Exactly, if this is truly 67xx, I don't think they can or will simply yank NI core out and replace it with Evergreen shader core.
I can't reconcile this sentence...
The shader core per se is relatively easy, isn't it?
... with this sentence. I'm not sure what you're saying here.
Otherwise they might as well produce something like Cedar-like NI in 40nm to save some R&D.
RV740 has ALU level (burst fetch) and ROP-level (doubling of ROPs per MC) advances beyond any of the prior R7xx GPUs.
One thing I'm musing over is the peculiar dual-tessellator architecture of Evergreen. There's the old-style tessellator for compatibility with R600's tessellator, which is limited to a tessellation factor of 16 and then there's the new "more programmable" (which I can't see, frankly) tessellator that handles higher tessellation factors/D3D11.
My suspicion is that the D3D11-tessellator is a short-term kludge to get past the "missing" rasteriser/ALU architecture in Evergreen. Because stuff was cut, AMD had to retreat to an adjunct. What I'm wondering is if tessellation is meant to be kernel based, not fixed-function.
My problem with TS is that a lot of it is simply interpolation. A feature of Evergreen is that the interpolation for vertex attributes (Shader Pipe Interpolators) was deleted and became an ALU instruction. Why isn't TS using the same interpolation instruction?
If TS becomes a kernel (see the Export Shader kernel for an example of a "hidden" kernel in ATI) then this has ramifications on throughput - i.e. vastly higher than the current D3D11 TS, necessitating, in my view, an overhauled rasteriser and overhauled sequencer/SIMDs/ALUs.
Though I admit I haven't worked out what a TS kernel would look like - seems pretty fiddly.
Quite unlikely, Fermi-like cache doesn't really translate to real world performance,
How do you conclude that?
neither is Cypress cache-bound
How do you conclude that?
and GPGPU is not SI's forte anyway.
How do you conclude that?
Fact is, GPGPU is a major focus of D3D now, so one way or another ATI needs to catch up.
Like I said above, improving GPGPU-related performance will be highly unlikely on SI GPUs which is either a stop-over or the next 67x0, ie. 57x0 even removed DP capability.
I don't think it's wishful thinking to imagine that 1 year+ later than Evergreen, progress on all fronts would be made.

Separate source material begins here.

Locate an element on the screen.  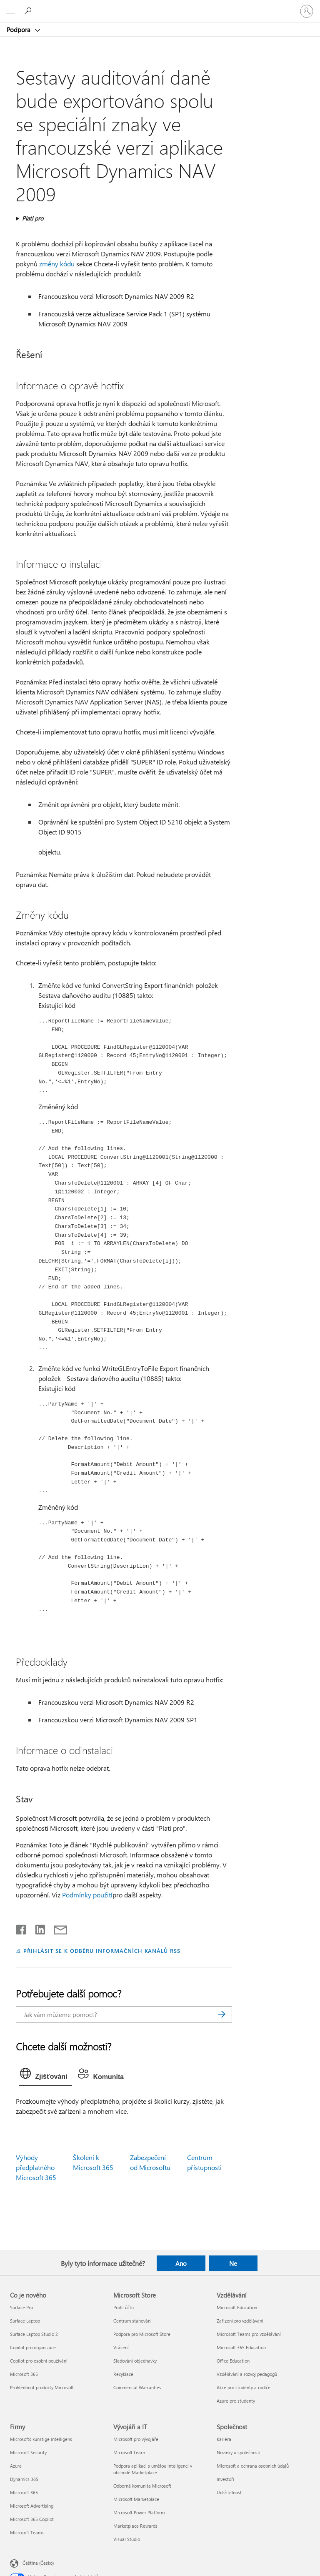
Ne is located at coordinates (233, 2263).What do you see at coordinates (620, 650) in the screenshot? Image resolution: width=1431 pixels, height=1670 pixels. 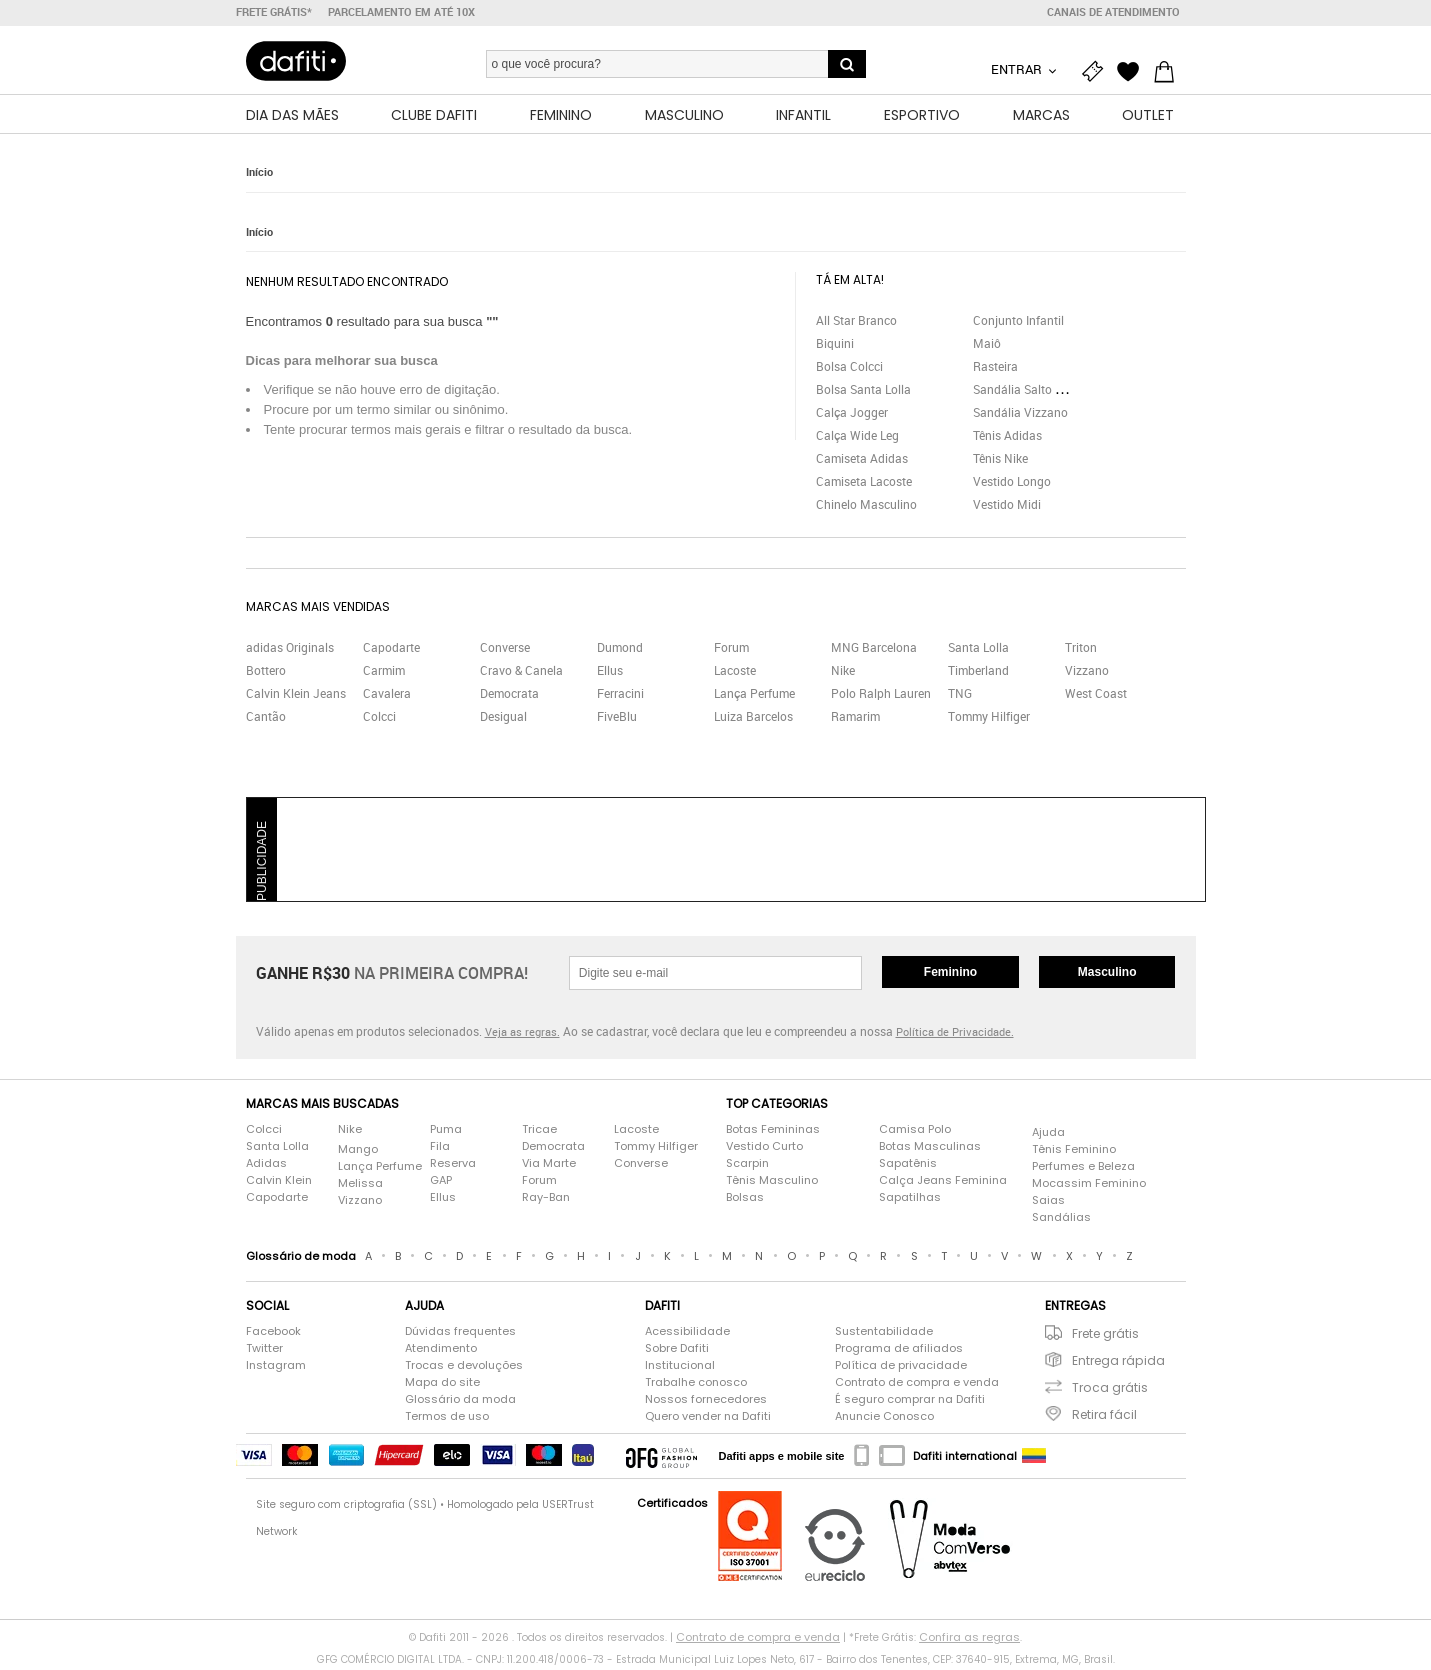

Clearly the disappearance of 32nm is potentially a big knock, perhaps causing feature loss as seen in Cypress. And I agree, we don't know if the next chip is just a minor refresh-style increment.
Anyway, you asked for suggestions on spending upto 20% extra die space - there it is. And 20% really isn't very much.
On the other hand, SI/NI might share some miracle-worker (MC/ROP) from Llano to drastically reduce or at least mitigate bandwidth requirement.
You mean like a Fermi-style cache hierarchy?
Otherwise even GDDR5+ won't do it on NI, and SI won't even have faster memory parts. At least 20% increase in real-life performance, which should be the minimal expectation 6-month from now, can't just come out of nowhere.
32nm's disappearance spoils most guesstimations here
Jawed